Listen: Checkpoint
A saved snapshot of a model's weights at a point during training, enabling recovery, comparison across training stages, and selection of the best-performing version.
Transcript
During the long and demanding process of training a machine learning model, a checkpoint is your safety net. It is a saved copy of the model's weights at a specific point in time, usually recorded at regular intervals like after every epoch or a set number of steps.
Without checkpoints, training a model is a massive gamble. If you are training a model over several days and experience a sudden hardware crash or power outage, all your progress is lost. With checkpoints, a catastrophic failure becomes a minor setback, allowing you to resume training right from the last saved state.

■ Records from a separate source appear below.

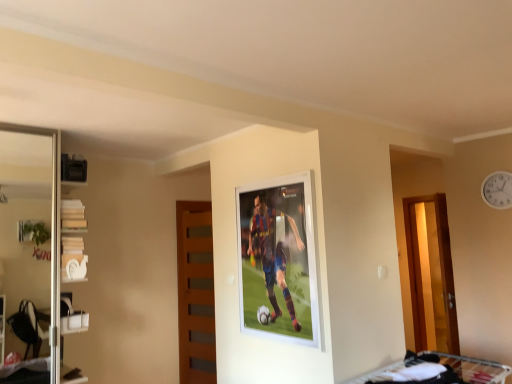 Question: Is wooden at center next to white glossy shelves at left?

Choices:
 (A) yes
 (B) no

Answer: (B)

Question: Is wooden at center not close to white glossy shelves at left?

Choices:
 (A) yes
 (B) no

Answer: (A)

Question: Is wooden at center looking in the opposite direction of white glossy shelves at left?

Choices:
 (A) no
 (B) yes

Answer: (A)

Question: From a real-world perspective, is wooden at center on top of white glossy shelves at left?

Choices:
 (A) no
 (B) yes

Answer: (A)

Question: Is wooden at center located outside white glossy shelves at left?

Choices:
 (A) yes
 (B) no

Answer: (A)

Question: From a real-world perspective, relative to wooden at center, is white fabric bunk bed at lower right vertically above or below?

Choices:
 (A) below
 (B) above

Answer: (A)

Question: From the image's perspective, is white fabric bunk bed at lower right located above or below wooden at center?

Choices:
 (A) below
 (B) above

Answer: (B)

Question: Is white fabric bunk bed at lower right wider or thinner than wooden at center?

Choices:
 (A) wide
 (B) thin

Answer: (A)

Question: Based on their sizes in the image, would you say white fabric bunk bed at lower right is bigger or smaller than wooden at center?

Choices:
 (A) small
 (B) big

Answer: (A)

Question: Is white plastic clock at upper right in front of or behind wooden at center in the image?

Choices:
 (A) front
 (B) behind

Answer: (A)

Question: Is white plastic clock at upper right spatially inside wooden at center, or outside of it?

Choices:
 (A) inside
 (B) outside

Answer: (B)

Question: Does point (497, 185) appear closer or farther from the camera than point (202, 344)?

Choices:
 (A) closer
 (B) farther

Answer: (A)

Question: From the image's perspective, relative to wooden at center, is white plastic clock at upper right above or below?

Choices:
 (A) below
 (B) above

Answer: (B)

Question: From a real-world perspective, is white glossy shelves at left above or below white fabric bunk bed at lower right?

Choices:
 (A) below
 (B) above

Answer: (B)

Question: Looking at their shapes, would you say white glossy shelves at left is wider or thinner than white fabric bunk bed at lower right?

Choices:
 (A) thin
 (B) wide

Answer: (A) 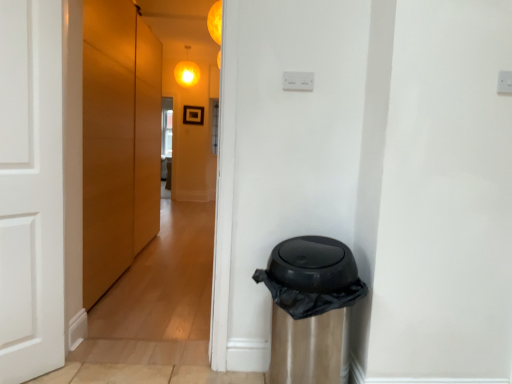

But checkpoints are about more than just disaster recovery; they are also crucial for finding the absolute best version of a model. As training progresses, a model can begin to overfit, meaning it performs well on training data but poorly in the real world. By saving checkpoints and monitoring validation metrics like precision and recall, you can use a technique called early stopping. This lets you look back through your saved checkpoints and select the one that performed the best, which is often not the final one.
When you see models published on platforms like Hugging Face, what you are actually downloading is a checkpoint. It is a frozen snapshot of the model’s weights, configuration, and tokenizer, captured at its peak, best-validated state and ready for production.